*Your task*
Images are not part of the copy; transcribe all the data exactly.

────

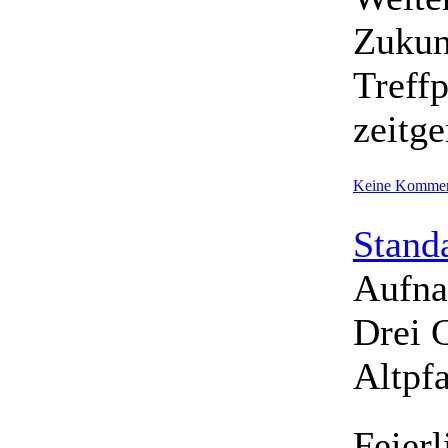
Zukun
Treffp
zeitg
Keine Kommen
Stand
Aufna
Drei 
Altpfa
Feier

────

*Answer to the problem*
Zukun
Treffp
zeitg
Keine Kommen
Stand
Aufna
Drei 
Altpfa
Feier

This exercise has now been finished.